Na ocasião do adiamento tramitavam 55 procedimentos apuratórios na
corregedoria do CNJ, sendo 17 sobre questões relativas a patrimônios
suspeitos.
O CNJ, nos anos de atividade, havia sancionado vários magistrados,
incluído o ministro Paulo Medina, acusado de vender liminares. A
propósito, Medina fora presidente da AMB e recebeu a sanção mais
grave em vigor na Lei Orgânica da Magistratura, o “prêmio” da
aposentadoria compulsória, com vencimentos proporcionais ao tempo de
serviço. No caso Medina, vencimentos iguais aos dos ministros da ativa
do Superior Tribunal de Justiça.
No dia do encerramento do ano judiciário de 2011, quando não havia
mais possibilidade de uma reunião plenária, o ministro Marco Aurélio,
com uma medida liminar, entendeu urgente o que não era. Com a liminar
suspendeu toda a atividade correcional do CNJ e as correições em curso
foram abortadas, como a que se realizava no Tribunal de Justiça de São
Paulo.
Um velho entendimento do ministro Marco Aurélio, encampado pela
AMB relativo à falta de autonomia da atividade correcional do CNJ, virou
imperativo. Assim, interromperam-se as correições e a liminar
“aureliana” fez a alegria dos apenados por faltas funcionais e já
afastados da carreira de magistrado, pois possibilita anulações.
Para arrematar, o ministro Ricardo Lewandowsky deu liminar específica
que proíbe a corregedoria do CNJ de analisar a regularidade de
benefícios de natureza patrimonial recebidos por magistrados paulistas.
A blindagem completa, no entanto, representou a gota d’água para a
indignação de uma sociedade civil que quer transparência e consolidação
democrática. As duas liminares, que não eram urgentes e não poderiam ter
sido concedidas, causaram danos irreparáveis à imagem do Judiciário.
As reações contra a blidagem corporativa moveu iniciativas como a da
Ordem dos Advogados do Brasil (OAB-federal). E até dados sobre
movimentações atípicas de magistrados e serventuários vieram à tona.
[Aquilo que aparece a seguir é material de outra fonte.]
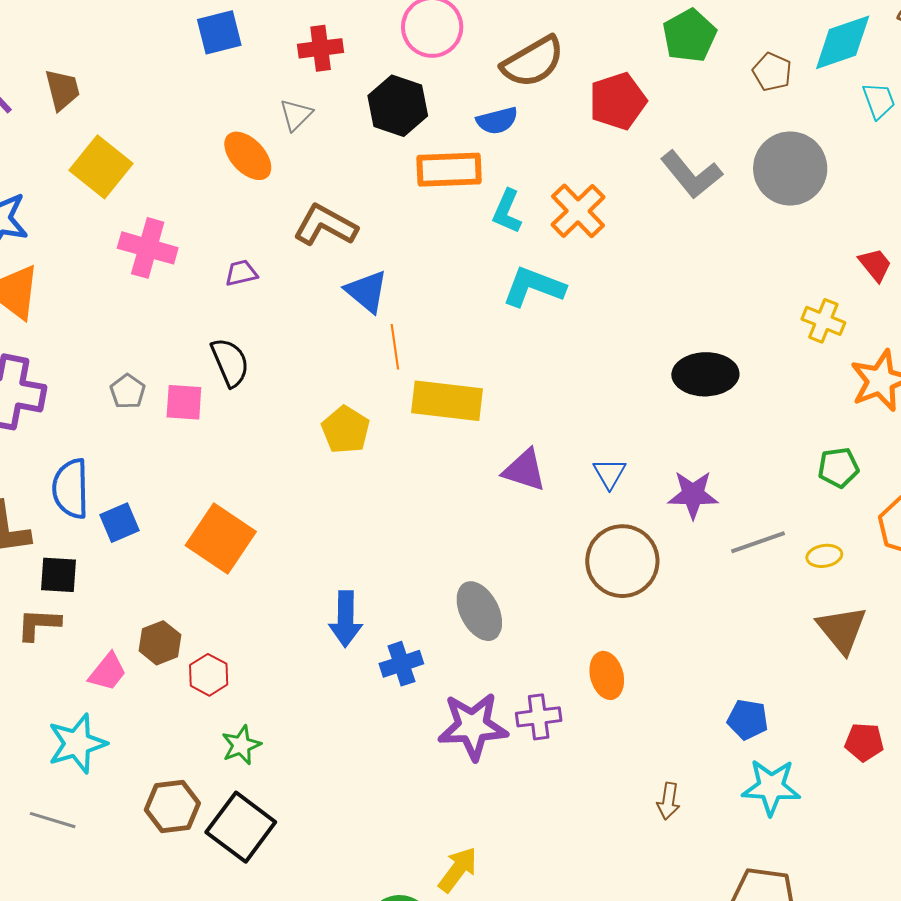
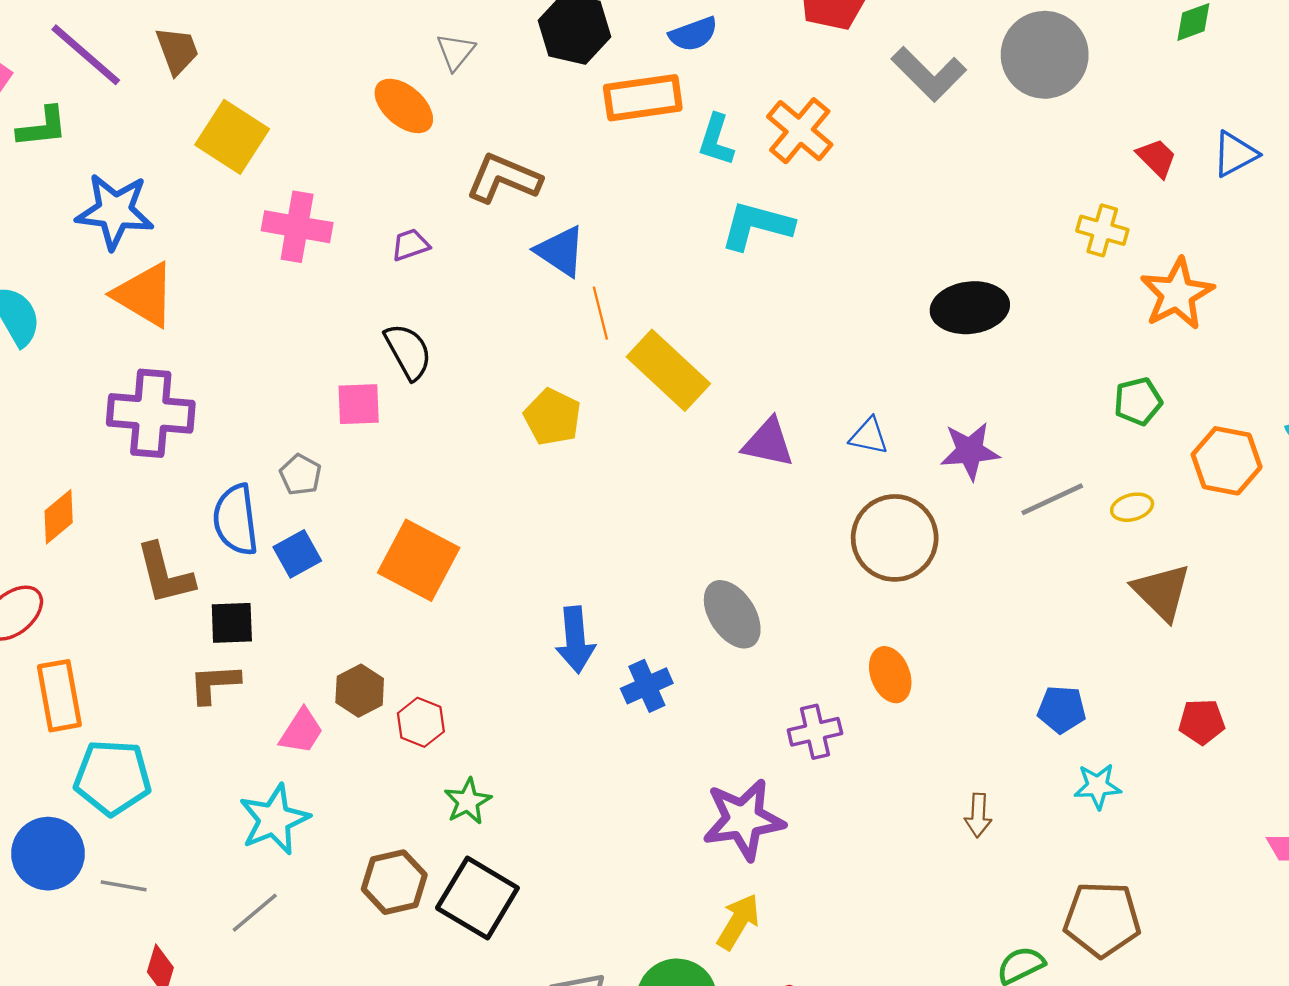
gray pentagon: (128, 391) -> (300, 475), moved
yellow rectangle: (447, 401) -> (668, 370), turned 42
blue triangle: (610, 473) -> (869, 436), turned -42
purple star: (473, 726) -> (743, 819), moved
cyan star: (771, 787) -> (1098, 786), size x0.7
gray line: (53, 820) -> (255, 913), turned -51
Essa movimentação decorreu de verificações, determinadas pela
corregedoria do CNJ, feitas pelo Conselho de Controle de Atividades
Financeiras (Coaf).
O Coaf é órgão de inteligência financeira (não de policia judiciária
criminal) criado em 1998 com o dever de vigilância. Dessa forma, o Coaf
tem o poder-dever de verificar movimentações fora do patrão
habitual, atípicas. Uma movimentação atípica, como o recebimento de
herança ou prêmio de loteria, é comunicada pelo Coaf para apuração do
órgão competente e diverso.
No momento, como relatado pelo jornal Folha de S.Paulo
na edição de hoje, conselheiros do CNJ preparam uma emenda regimental
para tirar do presidente do órgão (o presidente do CNJ é sempre o
presidente do STF e, no momento, o cargo é exercido pelo ministro Cezar
Peluso) atribuições exclusivas. A meta é permitir que os conselheiros
possam determinar providências voltadas à transparência nos tribunais
e também escolher o secretário-geral do CNJ.
Por outro lado, a tirada de pauta da análise da emenda constitucional
do senador Demóstenes Torres pela Comissão de Constituição e Justiça do
Senado, graças ao empenho de Renan Calheiros, Romero Jucá e outros do
PMDB, gera inconformismo entre parlamentares. A emenda deixa clara a
autonomia apuratória do CNJ. No reinício dos trabalhos parlamentares a
Comissão será pressionada a opinar e permitir a tramitação da emenda
O ministro Marco Aurélio, por evidente, pode e deve defender a tese
que quiser. Só não pode mudar — sem urgência e por liminar — um
sistema que há anos funciona com bons resultados. Mais ainda, mudar
sozinho o que seus pares decidiram não julgar em setembro passado.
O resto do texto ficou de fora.